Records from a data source
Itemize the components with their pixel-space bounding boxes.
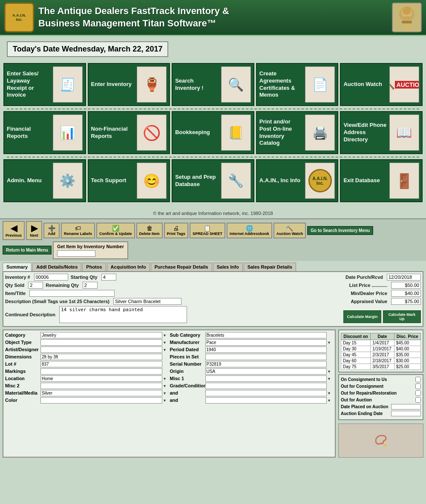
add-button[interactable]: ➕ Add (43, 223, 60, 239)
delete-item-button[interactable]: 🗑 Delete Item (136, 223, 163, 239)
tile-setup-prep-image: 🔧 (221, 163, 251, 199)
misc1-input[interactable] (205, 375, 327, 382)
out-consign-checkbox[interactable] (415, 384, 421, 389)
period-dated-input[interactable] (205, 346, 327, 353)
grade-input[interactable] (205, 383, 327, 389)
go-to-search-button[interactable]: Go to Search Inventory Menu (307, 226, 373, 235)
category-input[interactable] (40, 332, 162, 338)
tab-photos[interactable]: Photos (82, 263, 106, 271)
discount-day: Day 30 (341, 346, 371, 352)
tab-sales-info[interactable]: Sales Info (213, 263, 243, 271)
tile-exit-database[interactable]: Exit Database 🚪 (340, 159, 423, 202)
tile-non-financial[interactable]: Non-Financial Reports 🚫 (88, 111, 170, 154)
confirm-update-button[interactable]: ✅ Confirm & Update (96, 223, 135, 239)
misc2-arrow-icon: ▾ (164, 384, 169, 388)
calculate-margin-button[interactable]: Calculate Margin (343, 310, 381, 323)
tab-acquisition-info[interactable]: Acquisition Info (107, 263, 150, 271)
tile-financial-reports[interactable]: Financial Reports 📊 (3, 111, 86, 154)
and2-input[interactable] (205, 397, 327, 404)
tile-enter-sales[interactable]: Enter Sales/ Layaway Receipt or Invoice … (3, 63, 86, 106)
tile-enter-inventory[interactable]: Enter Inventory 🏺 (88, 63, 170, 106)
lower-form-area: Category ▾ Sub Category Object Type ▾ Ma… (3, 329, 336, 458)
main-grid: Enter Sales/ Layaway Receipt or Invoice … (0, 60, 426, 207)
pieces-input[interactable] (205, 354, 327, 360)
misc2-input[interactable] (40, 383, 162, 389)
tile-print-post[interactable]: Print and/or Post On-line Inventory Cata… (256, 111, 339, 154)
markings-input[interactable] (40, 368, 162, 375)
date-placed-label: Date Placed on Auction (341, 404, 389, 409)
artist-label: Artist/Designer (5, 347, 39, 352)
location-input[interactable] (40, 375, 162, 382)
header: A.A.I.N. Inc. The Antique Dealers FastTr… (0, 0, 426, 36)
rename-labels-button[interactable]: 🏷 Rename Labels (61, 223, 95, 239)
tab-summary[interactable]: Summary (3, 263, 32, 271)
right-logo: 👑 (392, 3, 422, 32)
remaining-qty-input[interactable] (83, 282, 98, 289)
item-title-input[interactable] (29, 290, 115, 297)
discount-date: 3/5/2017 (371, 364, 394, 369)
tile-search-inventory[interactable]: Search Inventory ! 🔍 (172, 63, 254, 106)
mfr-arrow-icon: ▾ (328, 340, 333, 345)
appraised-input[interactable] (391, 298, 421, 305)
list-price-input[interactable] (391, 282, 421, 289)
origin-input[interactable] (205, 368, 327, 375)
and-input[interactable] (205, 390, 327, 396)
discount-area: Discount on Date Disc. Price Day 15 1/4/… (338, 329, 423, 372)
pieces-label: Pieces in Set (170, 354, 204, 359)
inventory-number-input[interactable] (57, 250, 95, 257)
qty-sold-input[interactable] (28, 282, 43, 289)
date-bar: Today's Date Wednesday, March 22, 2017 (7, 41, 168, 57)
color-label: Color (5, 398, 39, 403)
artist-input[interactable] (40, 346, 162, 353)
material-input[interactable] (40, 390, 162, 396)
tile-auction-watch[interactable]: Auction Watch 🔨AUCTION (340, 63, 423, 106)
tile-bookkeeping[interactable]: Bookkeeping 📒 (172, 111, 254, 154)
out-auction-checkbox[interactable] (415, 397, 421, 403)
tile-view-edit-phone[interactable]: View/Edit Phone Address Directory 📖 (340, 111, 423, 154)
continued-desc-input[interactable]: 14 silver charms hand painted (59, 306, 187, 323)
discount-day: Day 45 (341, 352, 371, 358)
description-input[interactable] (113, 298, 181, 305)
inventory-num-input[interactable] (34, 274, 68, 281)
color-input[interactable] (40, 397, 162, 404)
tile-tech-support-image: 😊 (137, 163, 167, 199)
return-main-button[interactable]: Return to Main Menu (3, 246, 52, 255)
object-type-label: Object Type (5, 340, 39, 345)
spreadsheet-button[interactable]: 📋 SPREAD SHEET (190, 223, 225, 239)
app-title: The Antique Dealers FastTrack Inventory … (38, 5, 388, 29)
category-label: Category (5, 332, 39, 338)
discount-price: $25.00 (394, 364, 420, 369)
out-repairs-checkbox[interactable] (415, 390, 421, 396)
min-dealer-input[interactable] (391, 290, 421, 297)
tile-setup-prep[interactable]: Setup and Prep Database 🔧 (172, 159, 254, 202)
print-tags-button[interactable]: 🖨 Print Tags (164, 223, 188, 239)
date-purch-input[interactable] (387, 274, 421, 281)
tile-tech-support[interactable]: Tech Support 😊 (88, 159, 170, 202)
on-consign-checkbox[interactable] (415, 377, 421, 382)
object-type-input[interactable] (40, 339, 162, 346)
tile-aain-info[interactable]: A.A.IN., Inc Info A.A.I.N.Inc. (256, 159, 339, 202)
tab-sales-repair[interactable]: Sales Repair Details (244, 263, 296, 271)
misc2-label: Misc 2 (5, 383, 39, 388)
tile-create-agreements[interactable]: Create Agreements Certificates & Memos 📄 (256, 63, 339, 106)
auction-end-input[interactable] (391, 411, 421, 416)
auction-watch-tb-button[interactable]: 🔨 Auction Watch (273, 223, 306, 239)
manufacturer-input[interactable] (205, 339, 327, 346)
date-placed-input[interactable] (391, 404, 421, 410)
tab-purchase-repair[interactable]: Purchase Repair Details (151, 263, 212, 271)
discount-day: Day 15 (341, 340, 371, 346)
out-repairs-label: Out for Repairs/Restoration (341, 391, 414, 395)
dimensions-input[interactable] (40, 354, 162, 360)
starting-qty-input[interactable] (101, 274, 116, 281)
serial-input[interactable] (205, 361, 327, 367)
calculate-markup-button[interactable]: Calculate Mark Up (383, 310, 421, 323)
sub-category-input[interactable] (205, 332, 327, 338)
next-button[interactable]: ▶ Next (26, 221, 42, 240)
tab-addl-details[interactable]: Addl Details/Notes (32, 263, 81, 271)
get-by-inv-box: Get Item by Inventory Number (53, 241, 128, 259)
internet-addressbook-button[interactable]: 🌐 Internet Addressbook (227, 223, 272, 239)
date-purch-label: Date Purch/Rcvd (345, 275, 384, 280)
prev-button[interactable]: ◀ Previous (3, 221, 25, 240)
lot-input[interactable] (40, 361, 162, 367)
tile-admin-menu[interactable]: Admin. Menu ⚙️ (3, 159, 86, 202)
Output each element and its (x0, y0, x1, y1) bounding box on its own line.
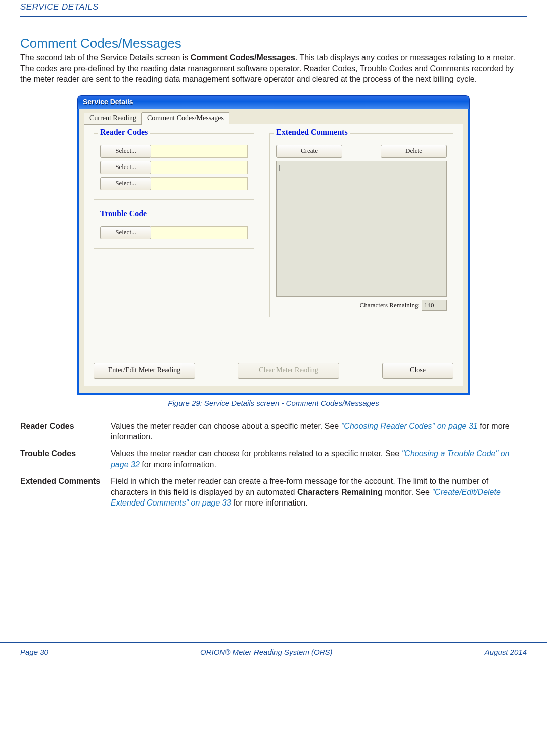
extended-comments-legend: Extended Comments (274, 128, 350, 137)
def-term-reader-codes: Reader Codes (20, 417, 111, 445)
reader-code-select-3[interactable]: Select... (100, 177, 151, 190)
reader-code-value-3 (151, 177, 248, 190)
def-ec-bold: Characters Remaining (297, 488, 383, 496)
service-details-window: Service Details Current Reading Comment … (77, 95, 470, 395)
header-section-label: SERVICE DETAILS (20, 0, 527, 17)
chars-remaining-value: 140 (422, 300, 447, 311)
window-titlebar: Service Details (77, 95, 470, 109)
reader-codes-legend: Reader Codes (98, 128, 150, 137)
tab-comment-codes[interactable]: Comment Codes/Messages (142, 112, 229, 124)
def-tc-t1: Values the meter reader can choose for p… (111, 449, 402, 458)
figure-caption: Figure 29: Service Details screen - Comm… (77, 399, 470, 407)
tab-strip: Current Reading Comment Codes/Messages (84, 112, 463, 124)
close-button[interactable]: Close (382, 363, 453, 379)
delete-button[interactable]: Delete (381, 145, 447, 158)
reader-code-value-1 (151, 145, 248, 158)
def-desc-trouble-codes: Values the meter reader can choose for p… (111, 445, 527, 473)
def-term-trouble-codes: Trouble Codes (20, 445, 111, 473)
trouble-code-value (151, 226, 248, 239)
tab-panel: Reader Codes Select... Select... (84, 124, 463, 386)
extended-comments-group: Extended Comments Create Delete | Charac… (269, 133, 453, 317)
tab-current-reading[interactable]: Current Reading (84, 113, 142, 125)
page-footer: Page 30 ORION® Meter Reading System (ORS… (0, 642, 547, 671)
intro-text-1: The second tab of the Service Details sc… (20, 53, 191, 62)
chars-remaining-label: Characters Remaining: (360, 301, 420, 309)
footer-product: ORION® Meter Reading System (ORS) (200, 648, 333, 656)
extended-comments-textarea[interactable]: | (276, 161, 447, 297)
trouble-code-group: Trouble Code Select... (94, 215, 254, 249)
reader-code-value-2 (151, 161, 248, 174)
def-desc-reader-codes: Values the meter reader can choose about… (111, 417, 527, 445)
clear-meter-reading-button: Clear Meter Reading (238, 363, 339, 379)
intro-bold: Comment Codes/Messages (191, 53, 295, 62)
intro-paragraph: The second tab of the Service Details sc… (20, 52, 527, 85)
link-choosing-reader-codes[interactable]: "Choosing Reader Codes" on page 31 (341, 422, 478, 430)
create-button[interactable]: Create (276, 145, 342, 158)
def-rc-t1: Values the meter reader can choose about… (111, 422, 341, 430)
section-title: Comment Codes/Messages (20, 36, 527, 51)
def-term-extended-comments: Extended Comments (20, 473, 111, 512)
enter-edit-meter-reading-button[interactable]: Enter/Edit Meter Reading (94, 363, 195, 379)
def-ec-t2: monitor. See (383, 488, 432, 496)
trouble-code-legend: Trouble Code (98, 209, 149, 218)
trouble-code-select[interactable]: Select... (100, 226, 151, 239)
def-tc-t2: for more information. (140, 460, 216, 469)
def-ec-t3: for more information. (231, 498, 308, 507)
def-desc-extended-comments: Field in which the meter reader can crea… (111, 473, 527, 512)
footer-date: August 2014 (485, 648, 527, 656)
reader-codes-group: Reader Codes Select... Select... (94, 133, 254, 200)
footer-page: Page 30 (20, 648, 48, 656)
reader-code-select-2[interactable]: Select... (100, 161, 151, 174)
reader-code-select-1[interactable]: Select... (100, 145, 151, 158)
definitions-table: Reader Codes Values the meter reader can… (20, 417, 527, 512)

#### Instructions to follow
Looking through the entries, count the lines that hold the word "Characters" and state that count alone.

#### Reply to the exercise
2